For Midge, pregnancy had been uncomfortable. She’d known, from the birth of her first child three years before, what to expect, but her mother had written that it would be easier the second time. It wasn’t. She hated her fat ankles, her unwieldy body, which she wanted to exit as she would a poorly lit room.
With both children, the labor pains had arrived like relief, like the promise of a life she might reclaim, and Midge had eagerly fetched her prepacked bag of toiletries and clothes and climbed into the car Bob wheeled slowly to the hospital. When they arrived, she walked through the doors Bob held open for her, climbed onto a gurney, and politely deferred to the team of white-suited doctors who stood at her bedside, telling her what was happening. “You’re going to have a baby, Mrs. Fussell,” they said in thick accents, as if she didn’t know. “Are you ready for your medicine?” She nodded. Then the nurse arrived, administered, and twilight fell over Midge, who in the space between day and night saw her daughter enter the world as a shadow.
Midge had hoped her second child would balance out the needs of Thomas, her first. They’d have each other, she reasoned, and could lean more on each other and less on her. The thought of this, the promise of t
his freedom, carried her through the physical discomfort of pregnancy.
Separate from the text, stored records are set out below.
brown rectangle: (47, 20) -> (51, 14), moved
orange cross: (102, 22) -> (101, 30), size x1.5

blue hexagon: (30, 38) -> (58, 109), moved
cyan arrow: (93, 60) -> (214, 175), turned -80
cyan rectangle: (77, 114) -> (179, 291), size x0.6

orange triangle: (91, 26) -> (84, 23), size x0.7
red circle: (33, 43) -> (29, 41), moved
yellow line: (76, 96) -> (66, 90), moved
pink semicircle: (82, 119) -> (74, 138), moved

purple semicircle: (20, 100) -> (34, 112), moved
After Mary’s birth, Midge watched for the relief she’d been promised by baby books, her mother. She sat by her window, waiting for lightness to fall back into her life. She waited for the light, she waited for her husband, anticipating his return each evening like the ringing of a bell, the filling of a glass. They ate out, sometimes, at the country club, with friends from Panagra. This was the best part of Midge’s life in Lima, the night.
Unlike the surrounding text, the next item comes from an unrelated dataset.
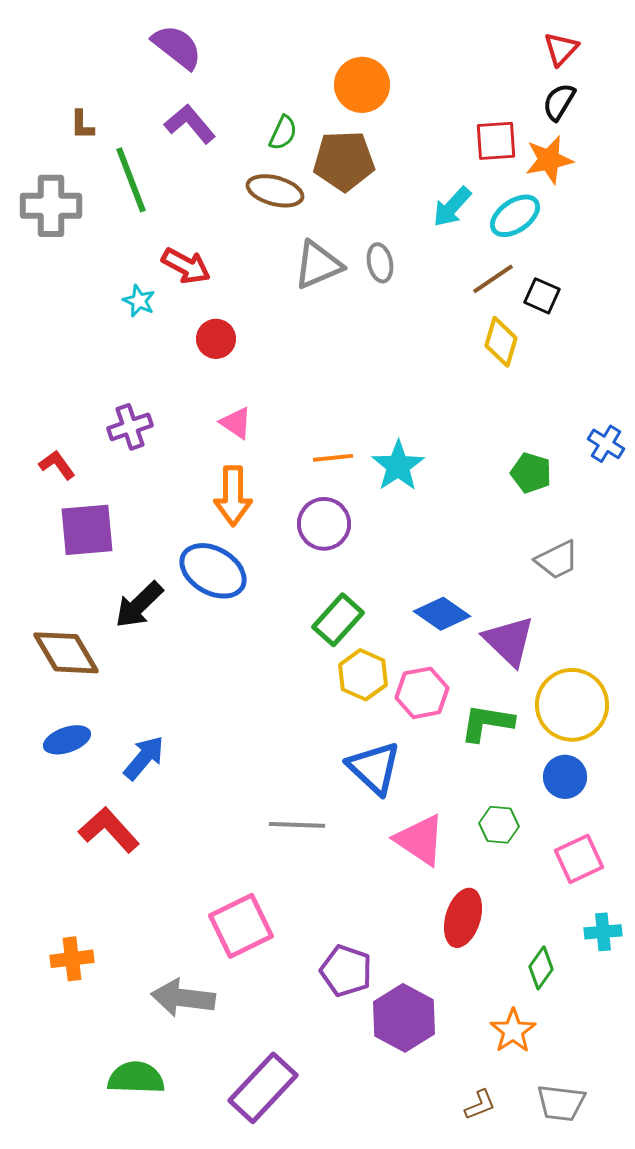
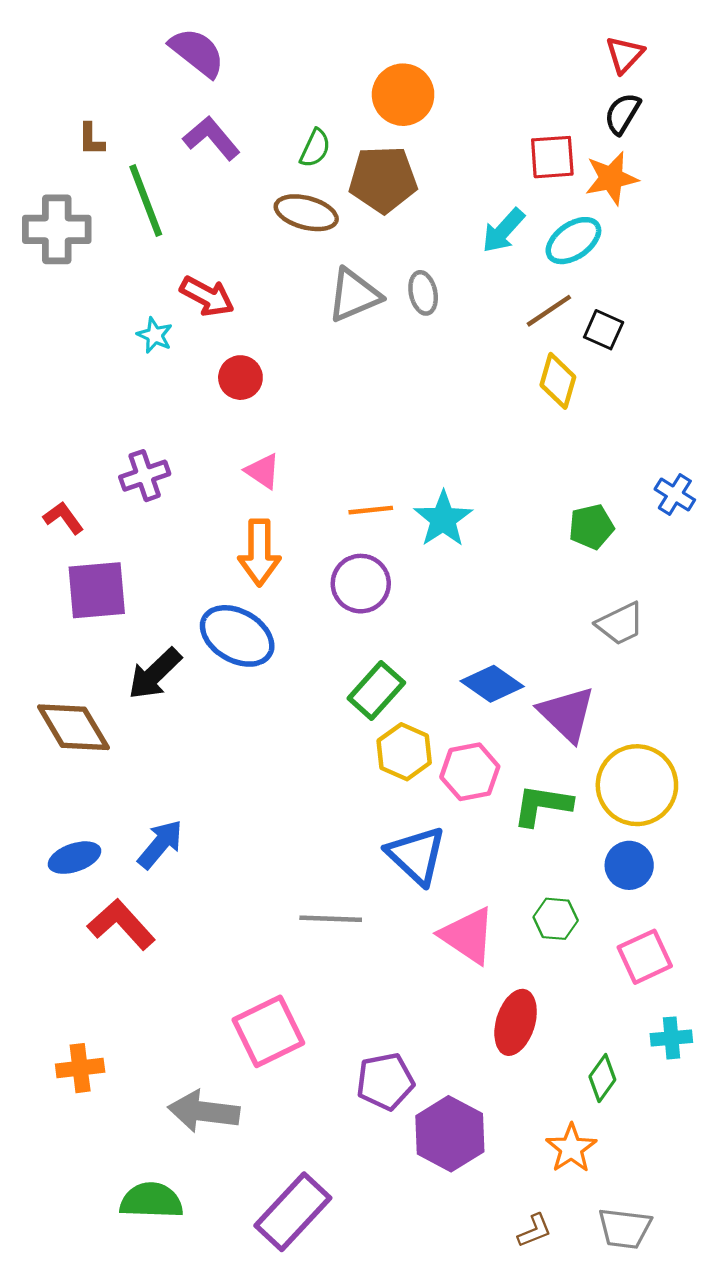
green pentagon: (531, 473) -> (591, 527), turned -30
blue ellipse: (67, 740) -> (75, 858), moved
purple pentagon: (346, 971) -> (385, 1081), turned -30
A year passed. Mornings stayed endless, colorless, full of boring minutiae—groceries to be ordered, a baby to burp and feed, a mess to clean up, a toddler to comfort when he cried. Each day the city moved on outside Midge’s windows, and she listened for it hungrily: honking horns, whistles and shouts; the sound of vendors ringing bells, of cart wheels over dirt or cobblestone. Each day they called out Mango!, held up wet, yellow blossoms Midge longed to taste. But she never felt free enough to do so. Even when the children napped, their niñera keeping watch by the window in their bedroom, fanning herself with a stiff pleat of paper glued to a stick, Midge never pursued the things she needed, the things that made her whole. Never did she feed paper into the typewriter she’d once used to write stories for the local paper, for anything other than letters home. Never did she push out her chair and take her housecoat off, hang it on a hook, pick up her purse, and walk out the door. Never did she try that cadmium fruit, bite to its seedy heart.
* * *
Midge had been married once before, to a man—a boy, really—who drank too much and made crass, critical remarks. It was a quick, impulsive union, a desperate attempt to depart from LeRoy, where she could barely stand to be, the scandal of her father’s affairs—the latest with the choir leader of the Methodist Congregation, a mousy woman he ran off with to Florida—rippling out from his absence. But her first husband turned out to be from the same mold as her father. Only a week after the wedding, he stayed out late after work and returned smelling of another woman, indignant when Midge asked him where he’d been.